A primeira reportagem da série tratou dos erros de identificação baseados em testemunhos. E o que a ciência nos diz sobre identificações e testemunhos? Basicamente, que eles têm problemas. Embora tenhamos a impressão de que as memórias são um registro fidedigno do passado, elas são mais bem descritas como reconstituições de conexões entre neurônios que modificamos cada vez que as acessamos.
Não é preciso mais do que a leve sugestão, muitas vezes inconsciente, do policial simpático ou a simples vontade de encontrar um culpado para que a testemunha crie falsas memórias e jure de pés juntos que viu o que não aconteceu.
E essa não é a única assombração que a ciência trouxe para o direito. Ela também questiona com vigor a capacidade de seres humanos, incluindo juízes, de fazer julgamentos objetivos e consistentes. Não faltam experimentos a demonstrar que fatores que não deveriam ter nenhuma influência sobre uma sentença, como o nível de glicose no sangue do julgador, o horário em que ela é proferida e as condições climáticas verificadas naquele dia, afetam o julgamento.

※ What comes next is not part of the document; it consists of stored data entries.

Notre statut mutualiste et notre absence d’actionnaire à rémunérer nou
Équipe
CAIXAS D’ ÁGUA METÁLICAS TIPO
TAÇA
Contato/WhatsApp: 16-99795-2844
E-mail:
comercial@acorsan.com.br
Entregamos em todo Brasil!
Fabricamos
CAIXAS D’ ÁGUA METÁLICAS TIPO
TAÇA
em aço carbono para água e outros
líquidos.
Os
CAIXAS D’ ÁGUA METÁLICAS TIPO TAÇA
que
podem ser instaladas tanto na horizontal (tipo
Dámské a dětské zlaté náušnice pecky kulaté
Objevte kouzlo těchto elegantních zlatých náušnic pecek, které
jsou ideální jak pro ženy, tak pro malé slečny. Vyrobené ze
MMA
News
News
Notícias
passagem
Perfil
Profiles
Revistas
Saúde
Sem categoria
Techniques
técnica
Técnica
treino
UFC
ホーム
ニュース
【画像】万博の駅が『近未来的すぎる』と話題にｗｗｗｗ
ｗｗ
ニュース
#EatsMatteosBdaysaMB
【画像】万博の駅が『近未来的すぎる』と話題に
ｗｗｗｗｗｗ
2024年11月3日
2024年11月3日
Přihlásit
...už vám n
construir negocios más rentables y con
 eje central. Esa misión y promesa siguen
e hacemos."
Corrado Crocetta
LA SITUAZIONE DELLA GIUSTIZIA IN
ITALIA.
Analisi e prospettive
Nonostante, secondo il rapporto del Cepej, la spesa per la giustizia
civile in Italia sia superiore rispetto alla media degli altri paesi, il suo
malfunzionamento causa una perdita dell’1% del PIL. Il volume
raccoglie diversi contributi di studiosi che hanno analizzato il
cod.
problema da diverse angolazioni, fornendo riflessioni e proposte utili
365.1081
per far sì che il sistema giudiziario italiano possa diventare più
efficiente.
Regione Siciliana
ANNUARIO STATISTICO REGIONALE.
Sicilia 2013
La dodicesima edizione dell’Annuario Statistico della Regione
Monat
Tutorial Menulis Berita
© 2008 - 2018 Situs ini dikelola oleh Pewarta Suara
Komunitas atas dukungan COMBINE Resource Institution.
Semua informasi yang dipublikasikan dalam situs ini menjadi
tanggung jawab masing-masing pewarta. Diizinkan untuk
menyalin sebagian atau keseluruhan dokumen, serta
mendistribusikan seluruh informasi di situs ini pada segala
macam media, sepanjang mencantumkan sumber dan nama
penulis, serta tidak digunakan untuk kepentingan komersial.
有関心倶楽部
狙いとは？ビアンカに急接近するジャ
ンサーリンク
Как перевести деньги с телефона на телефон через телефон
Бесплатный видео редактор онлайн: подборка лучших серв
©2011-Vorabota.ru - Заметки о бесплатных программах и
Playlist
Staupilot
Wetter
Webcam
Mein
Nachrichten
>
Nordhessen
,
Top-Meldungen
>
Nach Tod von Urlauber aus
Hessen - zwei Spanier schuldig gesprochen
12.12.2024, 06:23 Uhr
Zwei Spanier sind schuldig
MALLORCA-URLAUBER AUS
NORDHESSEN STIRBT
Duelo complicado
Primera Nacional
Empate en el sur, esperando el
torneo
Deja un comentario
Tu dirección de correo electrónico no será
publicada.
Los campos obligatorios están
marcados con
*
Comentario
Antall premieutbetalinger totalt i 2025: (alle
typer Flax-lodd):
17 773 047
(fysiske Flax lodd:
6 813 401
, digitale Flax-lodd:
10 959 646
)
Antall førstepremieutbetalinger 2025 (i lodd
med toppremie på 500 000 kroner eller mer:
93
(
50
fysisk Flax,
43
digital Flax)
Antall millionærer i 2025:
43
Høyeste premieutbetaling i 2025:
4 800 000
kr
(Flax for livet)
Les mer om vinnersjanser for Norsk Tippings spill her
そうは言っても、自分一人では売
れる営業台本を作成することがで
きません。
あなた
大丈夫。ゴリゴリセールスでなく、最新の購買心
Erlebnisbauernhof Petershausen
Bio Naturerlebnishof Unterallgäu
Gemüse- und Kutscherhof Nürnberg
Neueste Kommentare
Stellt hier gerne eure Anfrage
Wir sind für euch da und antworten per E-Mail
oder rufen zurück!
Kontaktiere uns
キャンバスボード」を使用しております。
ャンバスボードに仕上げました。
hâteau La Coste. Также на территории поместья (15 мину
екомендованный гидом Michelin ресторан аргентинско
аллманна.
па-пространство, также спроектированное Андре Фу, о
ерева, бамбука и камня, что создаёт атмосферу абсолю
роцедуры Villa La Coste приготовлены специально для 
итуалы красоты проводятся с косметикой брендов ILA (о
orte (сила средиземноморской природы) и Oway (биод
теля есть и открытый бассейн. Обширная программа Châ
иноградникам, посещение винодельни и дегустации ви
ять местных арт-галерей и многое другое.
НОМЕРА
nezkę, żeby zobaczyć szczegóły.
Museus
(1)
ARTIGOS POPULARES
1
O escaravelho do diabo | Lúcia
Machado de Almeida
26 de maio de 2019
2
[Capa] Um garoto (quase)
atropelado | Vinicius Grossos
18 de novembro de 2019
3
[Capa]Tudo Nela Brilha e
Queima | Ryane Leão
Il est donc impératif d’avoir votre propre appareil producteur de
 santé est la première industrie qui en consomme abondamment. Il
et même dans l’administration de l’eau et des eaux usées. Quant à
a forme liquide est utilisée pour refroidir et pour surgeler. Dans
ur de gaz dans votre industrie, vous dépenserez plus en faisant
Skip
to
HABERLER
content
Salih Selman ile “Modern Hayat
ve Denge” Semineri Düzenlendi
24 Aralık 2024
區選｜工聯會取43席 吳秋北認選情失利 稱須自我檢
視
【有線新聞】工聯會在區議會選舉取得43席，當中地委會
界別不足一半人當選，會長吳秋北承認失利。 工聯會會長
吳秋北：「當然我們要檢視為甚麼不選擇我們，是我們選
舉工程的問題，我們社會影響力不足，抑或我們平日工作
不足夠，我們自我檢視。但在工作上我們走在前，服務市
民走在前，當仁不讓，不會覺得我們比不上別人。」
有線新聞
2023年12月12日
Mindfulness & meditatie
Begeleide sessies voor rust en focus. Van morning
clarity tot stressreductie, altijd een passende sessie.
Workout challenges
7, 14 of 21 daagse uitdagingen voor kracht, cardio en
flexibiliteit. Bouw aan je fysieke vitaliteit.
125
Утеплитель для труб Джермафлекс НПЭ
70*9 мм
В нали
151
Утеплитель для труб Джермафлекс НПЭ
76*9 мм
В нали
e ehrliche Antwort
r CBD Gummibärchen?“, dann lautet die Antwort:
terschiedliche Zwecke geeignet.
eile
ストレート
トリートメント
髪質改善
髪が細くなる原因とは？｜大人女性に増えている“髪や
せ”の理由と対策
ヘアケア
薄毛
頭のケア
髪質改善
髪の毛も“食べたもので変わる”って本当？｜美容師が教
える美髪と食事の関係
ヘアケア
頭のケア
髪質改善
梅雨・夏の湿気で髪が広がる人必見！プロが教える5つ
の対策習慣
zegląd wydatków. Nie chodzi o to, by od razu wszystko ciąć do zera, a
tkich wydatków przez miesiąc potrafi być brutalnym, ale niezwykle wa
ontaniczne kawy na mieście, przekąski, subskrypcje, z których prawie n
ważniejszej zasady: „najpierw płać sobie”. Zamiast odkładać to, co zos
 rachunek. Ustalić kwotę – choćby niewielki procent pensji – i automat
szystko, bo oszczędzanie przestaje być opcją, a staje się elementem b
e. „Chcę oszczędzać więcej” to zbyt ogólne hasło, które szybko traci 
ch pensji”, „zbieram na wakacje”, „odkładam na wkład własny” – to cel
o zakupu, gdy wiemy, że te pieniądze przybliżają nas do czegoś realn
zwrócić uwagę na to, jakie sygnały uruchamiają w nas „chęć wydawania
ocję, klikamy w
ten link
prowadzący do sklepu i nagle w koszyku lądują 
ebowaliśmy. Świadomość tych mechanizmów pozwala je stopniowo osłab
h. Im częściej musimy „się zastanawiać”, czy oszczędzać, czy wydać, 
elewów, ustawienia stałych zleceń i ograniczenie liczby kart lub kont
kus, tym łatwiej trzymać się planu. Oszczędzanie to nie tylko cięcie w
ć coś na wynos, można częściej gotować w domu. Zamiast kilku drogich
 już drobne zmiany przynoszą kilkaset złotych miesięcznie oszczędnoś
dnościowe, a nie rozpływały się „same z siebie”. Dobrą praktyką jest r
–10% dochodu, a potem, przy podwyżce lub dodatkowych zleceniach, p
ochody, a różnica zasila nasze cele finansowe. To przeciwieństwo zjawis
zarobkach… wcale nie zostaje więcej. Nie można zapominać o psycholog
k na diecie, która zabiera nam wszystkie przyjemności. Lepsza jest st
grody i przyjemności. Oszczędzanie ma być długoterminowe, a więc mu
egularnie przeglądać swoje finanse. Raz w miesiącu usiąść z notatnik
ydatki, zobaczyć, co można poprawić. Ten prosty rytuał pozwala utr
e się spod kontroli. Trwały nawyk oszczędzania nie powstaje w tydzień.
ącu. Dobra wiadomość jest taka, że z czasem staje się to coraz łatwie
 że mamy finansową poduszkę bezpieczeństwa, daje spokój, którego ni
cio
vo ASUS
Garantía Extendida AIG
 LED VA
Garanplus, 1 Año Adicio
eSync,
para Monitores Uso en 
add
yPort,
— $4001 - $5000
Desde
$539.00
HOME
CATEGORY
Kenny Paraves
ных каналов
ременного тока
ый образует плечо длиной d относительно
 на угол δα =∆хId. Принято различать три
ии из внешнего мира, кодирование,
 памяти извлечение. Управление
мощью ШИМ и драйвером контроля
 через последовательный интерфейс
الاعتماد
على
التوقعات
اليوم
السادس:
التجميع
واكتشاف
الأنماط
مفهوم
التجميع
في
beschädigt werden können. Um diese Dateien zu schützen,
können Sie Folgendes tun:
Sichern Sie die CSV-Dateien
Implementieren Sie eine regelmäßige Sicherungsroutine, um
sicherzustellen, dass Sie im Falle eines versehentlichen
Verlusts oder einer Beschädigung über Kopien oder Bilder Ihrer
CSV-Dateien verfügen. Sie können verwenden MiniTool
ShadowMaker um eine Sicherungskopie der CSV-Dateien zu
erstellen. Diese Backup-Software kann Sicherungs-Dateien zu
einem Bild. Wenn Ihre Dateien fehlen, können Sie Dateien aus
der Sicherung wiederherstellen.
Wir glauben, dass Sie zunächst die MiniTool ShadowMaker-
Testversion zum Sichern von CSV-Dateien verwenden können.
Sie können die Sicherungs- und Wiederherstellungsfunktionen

Pior, a ciência hoje coloca em dúvida até a noção de livre-arbítrio, que pode ser considerada o dogma central do direito. Se as pessoas não são responsáveis pelo que fazem, como condená-las por um crime?
Não sou pessimista a ponto de achar que os avanços da ciência comprometem definitivamente o direito, mas é óbvio que muita coisa precisa mudar.